Psssst …

Do you wanna know a secret? Then come a little closer …

… closer …

*whispers* There it goes.

Spring 1817, somewhere north of the Tweed


When the century was still in its teens, and on one surprisingly sunshiny day in April, there drove up to rusty gate of Miss Pinkerton’s academy for young ladies, on Chiswick Lane, a large, battered coach, with two fat horses and a rotund coachman, his face mottled with hectic red. A scrawny youth, who sat on the box beside the rotund coachman, bit his nails, tugged at his sweaty hair, and scrambled down the box as soon as the coach drew up opposite Miss Pinkerton’s spotted brass plate. St. Cuthbert’s Academy for Young Ladies, it read with old-fashioned, un-neoclassical flourish. One corner was dented, and below the letters somebody had scratched a leering face. It might have been the depiction of a gargoyle, or perhaps the scratcher had simply not been used to working with brass. But the scrawny youth ignored these artistic endeavours altogether and instead pulled the bell, hard enough to make it bleat like a Doomsday trumpet. At the din, at least a score of young heads were seen peering out of the narrow windows of the once stately brick house.

Indeed, the bell sounded loud enough to be heard even in Miss Pinkerton’s private upstairs parlor, where she was presently entertaining two of her hopeful pupils with seed-cake and her usual parting speech. The latter typically covered topics such as The Evils Of The World Outside, Be True To Thyself, and Upholding the Spirit Of St. Cuthbert’s Even & Especially In Times Of Adversity (this part also involved a discourse on the importance of Carrying Your Needlework With You At All Times).

Hope you liked it. 🙂

P.S.: You can sort of tell that I taught Thackeray last summer. *g*

3 thoughts on “Psssst …

  1. Laura Vivanco

    I do like it, but can I ask a few questions?

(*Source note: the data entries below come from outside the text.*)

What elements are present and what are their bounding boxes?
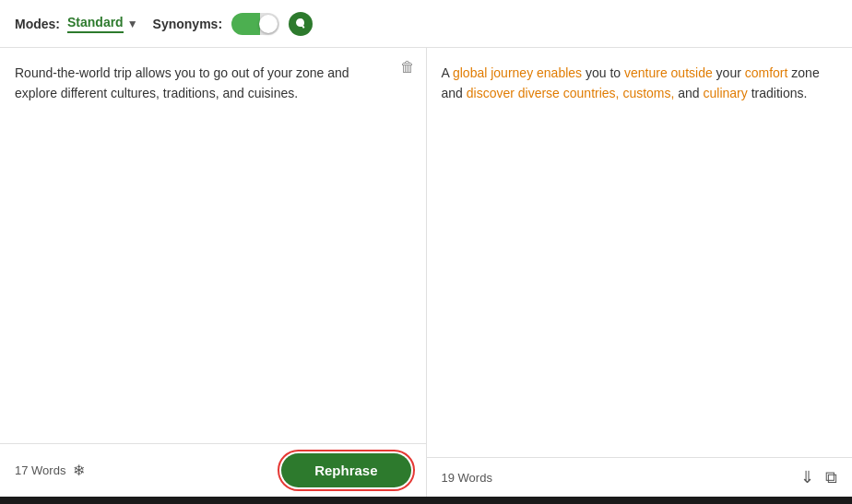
left-text: Round-the-world trip allows you to go ou… (15, 65, 349, 100)
modes-label: Modes: (15, 17, 60, 31)
modes-dropdown-arrow-icon[interactable]: ▼ (127, 18, 138, 30)
right-text-area: A global journey enables you to venture … (427, 48, 853, 457)
right-actions: ⇓ ⧉ (800, 467, 837, 487)
left-panel: Round-the-world trip allows you to go ou… (0, 48, 427, 497)
download-icon[interactable]: ⇓ (800, 467, 814, 487)
right-panel: A global journey enables you to venture … (427, 48, 853, 497)
toolbar: Modes: Standard ▼ Synonyms: (0, 0, 852, 48)
right-text-part-8: and (674, 86, 703, 100)
right-text-part-4: your (713, 65, 745, 80)
modes-dropdown[interactable]: Standard ▼ (67, 15, 138, 33)
synonyms-label: Synonyms: (153, 17, 222, 31)
rephrase-button-wrapper: Rephrase (281, 453, 410, 487)
synonyms-section: Synonyms: (153, 12, 313, 36)
right-text-part-2: you to (582, 65, 624, 80)
right-text-part-0: A (442, 65, 453, 80)
main-content: Round-the-world trip allows you to go ou… (0, 48, 852, 497)
left-footer: 17 Words ❄ Rephrase (0, 443, 426, 497)
right-text-part-5: comfort (745, 65, 788, 80)
left-word-count-section: 17 Words ❄ (15, 462, 85, 479)
copy-icon[interactable]: ⧉ (825, 468, 837, 487)
right-footer: 19 Words ⇓ ⧉ (427, 457, 853, 497)
toggle-thumb (259, 15, 278, 33)
freeze-icon[interactable]: ❄ (73, 462, 85, 479)
synonyms-toggle[interactable] (231, 13, 279, 35)
rephrase-button[interactable]: Rephrase (281, 453, 410, 487)
modes-section: Modes: Standard ▼ (15, 15, 138, 33)
delete-icon[interactable]: 🗑 (400, 59, 415, 76)
right-word-count: 19 Words (442, 471, 492, 485)
right-text-part-10: traditions. (748, 86, 808, 100)
synonyms-brand-icon (289, 12, 313, 36)
right-text-part-3: venture outside (624, 65, 713, 80)
right-text-part-1: global journey enables (453, 65, 582, 80)
modes-dropdown-value: Standard (67, 15, 124, 33)
right-text-part-7: discover diverse countries, customs, (467, 86, 675, 100)
left-text-area[interactable]: Round-the-world trip allows you to go ou… (0, 48, 426, 443)
bottom-bar (0, 497, 852, 504)
right-text-part-9: culinary (704, 86, 748, 100)
left-word-count: 17 Words (15, 463, 65, 477)
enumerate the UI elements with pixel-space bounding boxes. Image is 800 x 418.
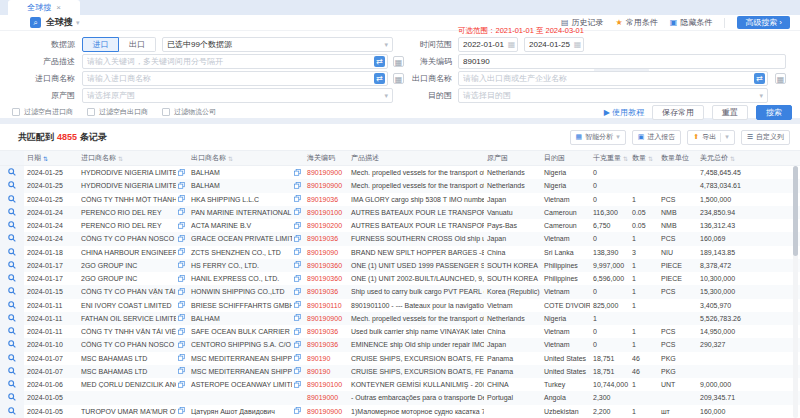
sort-icon[interactable]: ⇅ (730, 155, 735, 162)
magnifier-icon[interactable] (8, 354, 16, 363)
magnifier-icon[interactable] (8, 287, 16, 296)
save-common-button[interactable]: 保存常用 (652, 105, 704, 120)
importer-name[interactable]: PERENCO RIO DEL REY (81, 209, 176, 216)
hs-code-link[interactable]: 890190900 (307, 169, 342, 176)
column-header[interactable]: 进口商名称⇅ (78, 151, 188, 165)
smart-analysis-button[interactable]: ▦ 智能分析 ▾ (570, 130, 626, 145)
advanced-search-button[interactable]: 高级搜索 › (737, 16, 790, 29)
copy-icon[interactable] (178, 235, 185, 243)
exporter-name[interactable]: BALHAM (191, 315, 292, 322)
tab-global-search[interactable]: 全球搜 × (8, 0, 80, 15)
exporter-name[interactable]: SAFE OCEAN BULK CARRIER PTE LTD (191, 328, 292, 335)
copy-icon[interactable] (178, 182, 185, 190)
importer-name[interactable]: CÔNG TY CỔ PHẦN VẬN TẢI VÀ TIẾP VẬN P (81, 288, 176, 295)
copy-icon[interactable] (294, 354, 301, 362)
exporter-name[interactable]: PAN MARINE INTERNATIONAL -INC (191, 209, 292, 216)
hs-code-link[interactable]: 890190200 (307, 222, 342, 229)
exporter-name[interactable]: CENTORO SHIPPING S.A. C/O DAIICHI CHU (191, 341, 292, 348)
copy-icon[interactable] (178, 208, 185, 216)
copy-icon[interactable] (178, 169, 185, 177)
copy-icon[interactable] (178, 301, 185, 309)
import-toggle[interactable]: 进口 (82, 37, 119, 52)
column-header[interactable]: 出口商名称⇅ (188, 151, 304, 165)
copy-icon[interactable] (294, 235, 301, 243)
importer-name[interactable]: MSC BAHAMAS LTD (81, 368, 176, 375)
column-header[interactable]: 千克重量⇅ (590, 151, 629, 165)
magnifier-icon[interactable] (8, 340, 16, 349)
exporter-name[interactable]: BALHAM (191, 182, 292, 189)
magnifier-icon[interactable] (8, 234, 16, 243)
importer-name[interactable]: CÔNG TY CỔ PHẦN NOSCO SHIPYARD (81, 341, 176, 348)
hs-code-link[interactable]: 89019036 (307, 328, 338, 335)
exporter-input[interactable] (458, 71, 768, 86)
copy-icon[interactable] (294, 169, 301, 177)
copy-icon[interactable] (294, 182, 301, 190)
importer-name[interactable]: CÔNG TY CỔ PHẦN NOSCO SHIPYARD (81, 235, 176, 242)
scrollbar-thumb[interactable] (793, 166, 798, 256)
magnifier-icon[interactable] (8, 274, 16, 283)
checkbox[interactable] (12, 108, 20, 116)
hs-code-input[interactable] (458, 54, 786, 69)
copy-icon[interactable] (294, 301, 301, 309)
copy-icon[interactable] (294, 341, 301, 349)
hs-code-link[interactable]: 89019036 (307, 196, 338, 203)
hs-code-link[interactable]: 890190 (307, 355, 330, 362)
magnifier-icon[interactable] (8, 261, 16, 270)
filter-blank-importer[interactable]: 过滤空白进口商 (12, 107, 73, 117)
exporter-name[interactable]: ASTEROPE OCEANWAY LIMITED (191, 381, 292, 388)
exporter-name[interactable]: BRIESE SCHIFFFAHRTS GMBH & CO (191, 302, 292, 309)
sort-icon[interactable]: ⇅ (43, 155, 48, 162)
copy-icon[interactable] (178, 341, 185, 349)
copy-icon[interactable] (178, 314, 185, 322)
magnifier-icon[interactable] (8, 314, 16, 323)
copy-icon[interactable] (178, 288, 185, 296)
copy-icon[interactable] (294, 195, 301, 203)
copy-icon[interactable] (178, 248, 185, 256)
copy-icon[interactable] (294, 381, 301, 389)
copy-icon[interactable] (178, 407, 185, 415)
tutorial-link[interactable]: ▶ 使用教程 (604, 107, 644, 118)
importer-name[interactable]: HYDRODIVE NIGERIA LIMITED (81, 182, 176, 189)
copy-icon[interactable] (178, 354, 185, 362)
importer-name[interactable]: HYDRODIVE NIGERIA LIMITED (81, 169, 176, 176)
exporter-name[interactable]: ZCTS SHENZHEN CO., LTD (191, 249, 292, 256)
magnifier-icon[interactable] (8, 301, 16, 310)
favorites-button[interactable]: ★ 常用条件 (616, 17, 658, 28)
exporter-name[interactable]: HS FERRY CO., LTD. (191, 262, 292, 269)
chevron-down-icon[interactable]: ▾ (76, 19, 80, 27)
importer-name[interactable]: CÔNG TY TNHH VẬN TẢI VIỆT THUẬN (81, 328, 176, 335)
importer-name[interactable]: PERENCO RIO DEL REY (81, 222, 176, 229)
copy-icon[interactable] (178, 261, 185, 269)
exporter-name[interactable]: HKA SHIPPING L.L.C (191, 196, 292, 203)
copy-icon[interactable] (178, 222, 185, 230)
exporter-name[interactable]: HANIL EXPRESS CO., LTD. (191, 275, 292, 282)
magnifier-icon[interactable] (8, 181, 16, 190)
copy-icon[interactable] (178, 367, 185, 375)
copy-icon[interactable] (294, 261, 301, 269)
magnifier-icon[interactable] (8, 327, 16, 336)
exporter-name[interactable]: BALHAM (191, 169, 292, 176)
copy-icon[interactable] (294, 314, 301, 322)
importer-name[interactable]: MED ÇORLU DENİZCİLİK ANONİM ŞİRKETİ (81, 381, 176, 388)
export-button[interactable]: ⬆ 导出 ▾ (687, 130, 734, 145)
column-header[interactable]: 美元总价⇅ (697, 151, 800, 165)
sort-icon[interactable]: ⇅ (118, 155, 123, 162)
column-header[interactable]: 数量⇅ (629, 151, 658, 165)
destination-select[interactable]: 请选择目的国 ▾ (458, 88, 768, 103)
copy-icon[interactable] (294, 407, 301, 415)
vertical-scrollbar[interactable] (793, 166, 798, 418)
magnifier-icon[interactable] (8, 168, 16, 177)
hs-code-link[interactable]: 890190900 (307, 408, 342, 415)
exporter-name[interactable]: MSC MEDITERRANEAN SHIPPING CO. (PAN (191, 355, 292, 362)
tab-close-icon[interactable]: × (56, 3, 61, 12)
importer-name[interactable]: MSC BAHAMAS LTD (81, 355, 176, 362)
magnifier-icon[interactable] (8, 248, 16, 257)
magnifier-icon[interactable] (8, 407, 16, 416)
hs-code-link[interactable]: 890190900 (307, 315, 342, 322)
origin-select[interactable]: 请选择原产国 ▾ (82, 88, 393, 103)
copy-icon[interactable] (294, 328, 301, 336)
filter-logistics-company[interactable]: 过滤物流公司 (162, 107, 216, 117)
copy-icon[interactable] (294, 248, 301, 256)
export-toggle[interactable]: 出口 (119, 37, 156, 52)
magnifier-icon[interactable] (8, 208, 16, 217)
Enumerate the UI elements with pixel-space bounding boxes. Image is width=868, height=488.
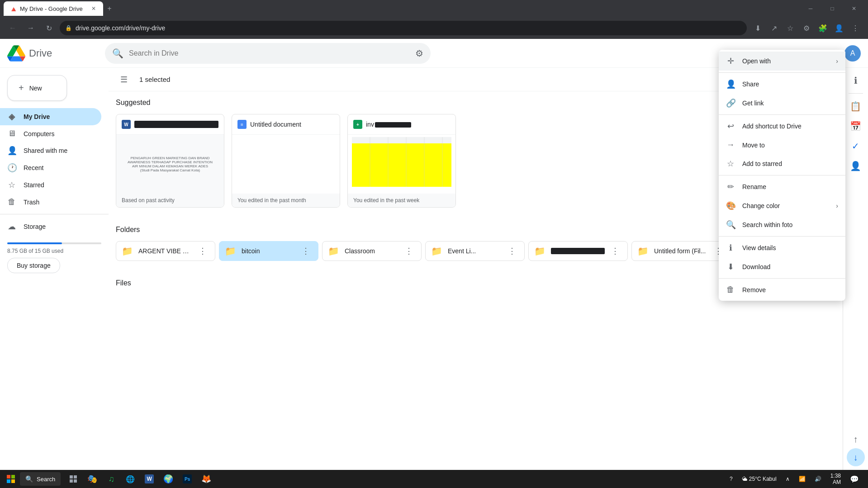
folder-more-classroom[interactable]: ⋮ [404, 245, 414, 257]
taskbar-search[interactable]: 🔍 Search [20, 472, 61, 486]
storage-text: 8.75 GB of 15 GB used [7, 248, 101, 254]
right-panel: ℹ 📋 📅 ✓ 👤 ↑ ↓ › [843, 68, 868, 488]
suggested-file-3[interactable]: + inv [347, 114, 456, 208]
context-menu-view-details[interactable]: ℹ View details [719, 238, 845, 257]
taskbar-app-task-view[interactable] [64, 471, 82, 487]
gsuite-button[interactable]: 📋 [847, 97, 865, 115]
search-icon: 🔍 [112, 48, 123, 59]
svg-rect-5 [352, 160, 451, 165]
folder-event[interactable]: 📁 Event Li... ⋮ [425, 241, 525, 261]
profile-icon[interactable]: 👤 [832, 21, 846, 35]
folder-more-argent[interactable]: ⋮ [198, 245, 208, 257]
taskbar-app-word[interactable]: W [140, 471, 158, 487]
sidebar-item-trash[interactable]: 🗑 Trash [0, 194, 101, 210]
expand-button[interactable]: ↑ [847, 430, 865, 448]
new-tab-button[interactable]: + [103, 2, 116, 15]
address-bar[interactable]: 🔒 drive.google.com/drive/my-drive [60, 21, 747, 35]
folder-name-redacted [551, 248, 605, 254]
right-panel-divider [849, 93, 863, 94]
folder-bitcoin[interactable]: 📁 bitcoin ⋮ [219, 241, 318, 261]
buy-storage-button[interactable]: Buy storage [7, 258, 60, 273]
search-within-icon: 🔍 [726, 220, 735, 230]
context-menu-get-link[interactable]: 🔗 Get link [719, 94, 845, 113]
info-panel-button[interactable]: ℹ [847, 71, 865, 90]
taskbar-volume-icon[interactable]: 🔊 [811, 471, 825, 487]
sidebar-item-starred[interactable]: ☆ Starred [0, 176, 101, 194]
sidebar-divider [0, 214, 109, 214]
selected-count: 1 selected [139, 76, 170, 83]
minimize-button[interactable]: ─ [800, 0, 821, 17]
taskbar-question-icon[interactable]: ? [726, 471, 736, 487]
settings-icon[interactable]: ⚙ [799, 21, 814, 35]
open-with-arrow-icon: › [836, 57, 838, 65]
sidebar-item-computers[interactable]: 🖥 Computers [0, 125, 101, 142]
suggested-file-1[interactable]: W PENGARUH GREEN MARKETING DAN BRANDAWAR… [116, 114, 224, 208]
suggested-file-2[interactable]: ≡ Untitled document You edited in the pa… [232, 114, 340, 208]
search-filter-icon[interactable]: ⚙ [415, 48, 423, 59]
context-menu-change-color[interactable]: 🎨 Change color › [719, 196, 845, 215]
back-button[interactable]: ← [5, 21, 20, 35]
svg-rect-18 [11, 479, 15, 483]
context-menu-move-to[interactable]: → Move to [719, 136, 845, 154]
search-input[interactable] [129, 49, 410, 57]
taskbar-app-spotify[interactable]: ♫ [102, 471, 120, 487]
context-menu-add-shortcut[interactable]: ↩ Add shortcut to Drive [719, 117, 845, 136]
taskbar-weather[interactable]: 🌥 25°C Kabul [738, 471, 780, 487]
folder-redacted[interactable]: 📁 ⋮ [528, 241, 628, 261]
reload-button[interactable]: ↻ [42, 21, 56, 35]
folder-icon-untitled: 📁 [637, 246, 649, 256]
folder-more-event[interactable]: ⋮ [507, 245, 517, 257]
taskbar-clock[interactable]: 1:38 AM [827, 473, 844, 485]
folder-classroom[interactable]: 📁 Classroom ⋮ [322, 241, 422, 261]
new-button[interactable]: + New [7, 75, 67, 101]
maximize-button[interactable]: □ [822, 0, 843, 17]
context-menu[interactable]: ✛ Open with › 👤 Share 🔗 Get link ↩ Add s… [719, 50, 845, 301]
taskbar-network-icon[interactable]: 📶 [795, 471, 809, 487]
sidebar-item-shared[interactable]: 👤 Shared with me [0, 142, 101, 159]
folder-more-redacted[interactable]: ⋮ [610, 245, 620, 257]
context-menu-search-within[interactable]: 🔍 Search within foto [719, 215, 845, 234]
taskbar-app-edge[interactable]: 🌍 [159, 471, 177, 487]
context-menu-open-with[interactable]: ✛ Open with › [719, 52, 845, 71]
tasks-button[interactable]: ✓ [847, 137, 865, 155]
taskbar-app-emoji[interactable]: 🎭 [83, 471, 101, 487]
contacts-button[interactable]: 👤 [847, 157, 865, 175]
context-menu-add-starred[interactable]: ☆ Add to starred [719, 154, 845, 173]
svg-rect-7 [352, 171, 451, 176]
context-menu-download[interactable]: ⬇ Download [719, 257, 845, 276]
sidebar-item-storage[interactable]: ☁ Storage [0, 218, 101, 235]
folder-name-untitled: Untitled form (Fil... [654, 247, 708, 255]
folder-untitled[interactable]: 📁 Untitled form (Fil... ⋮ [631, 241, 731, 261]
change-color-icon: 🎨 [726, 201, 735, 211]
context-menu-share[interactable]: 👤 Share [719, 75, 845, 94]
folder-argent[interactable]: 📁 ARGENT VIBE W... ⋮ [116, 241, 215, 261]
bookmark-icon[interactable]: ☆ [783, 21, 797, 35]
menu-icon[interactable]: ⋮ [848, 21, 863, 35]
calendar-button[interactable]: 📅 [847, 117, 865, 135]
taskbar-app-photoshop[interactable]: Ps [178, 471, 196, 487]
taskbar-app-firefox[interactable]: 🦊 [197, 471, 215, 487]
avatar[interactable]: A [844, 45, 861, 62]
folder-more-bitcoin[interactable]: ⋮ [301, 245, 311, 257]
taskbar-notification-icon[interactable]: 💬 [846, 471, 863, 487]
taskbar-app-chrome[interactable]: 🌐 [121, 471, 139, 487]
context-menu-rename[interactable]: ✏ Rename [719, 177, 845, 196]
context-menu-remove[interactable]: 🗑 Remove [719, 280, 845, 299]
download-icon[interactable]: ⬇ [750, 21, 765, 35]
context-menu-divider-2 [719, 114, 845, 115]
extension-icon[interactable]: 🧩 [816, 21, 830, 35]
forward-button[interactable]: → [24, 21, 38, 35]
sidebar-item-my-drive[interactable]: ◈ My Drive [0, 108, 101, 125]
start-button[interactable] [2, 471, 20, 487]
close-button[interactable]: ✕ [844, 0, 864, 17]
scroll-down-button[interactable]: ↓ [847, 448, 865, 466]
sidebar-item-recent[interactable]: 🕐 Recent [0, 159, 101, 176]
search-bar[interactable]: 🔍 ⚙ [105, 43, 431, 64]
file-card-header-1: W [116, 114, 224, 135]
taskbar-hidden-icons[interactable]: ∧ [782, 471, 793, 487]
share-page-icon[interactable]: ↗ [767, 21, 781, 35]
rename-icon: ✏ [726, 182, 735, 192]
tab-close-button[interactable]: ✕ [90, 5, 98, 13]
active-tab[interactable]: 🔺 My Drive - Google Drive ✕ [4, 1, 103, 16]
toggle-sidebar-button[interactable]: ☰ [116, 71, 132, 88]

    Is this set in Scotland (since it’s “north of the Tweed”)? If so, it might be better to avoid having a lane which reminds one of Chiswick, which is an area of London.

    The name “Pinkerton” reminds me of the famous detective agency. Is that deliberate? Wikipedia also mentions, in its list of notable Pinkertons,

    John Pinkerton (17 February 1758 —10 March 1826) […] a British antiquarian, cartographer, author, numismatist, historian, and early advocate of Germanic racial supremacy theory” and Lieutenant Pinkerton, a character in Madam Butterfly.

    You’ve repeated the phrase “rotund coachman.”

    “pulled the bell, hard enough to make it bleat like a Doomsday trumpet” – “bleat” makes me think of sheep, not trumpets.

    Sorry. I can’t seem to stop myself from making detailed comments about small issues.

    Anyway, what I really, really want to know is, what happens next?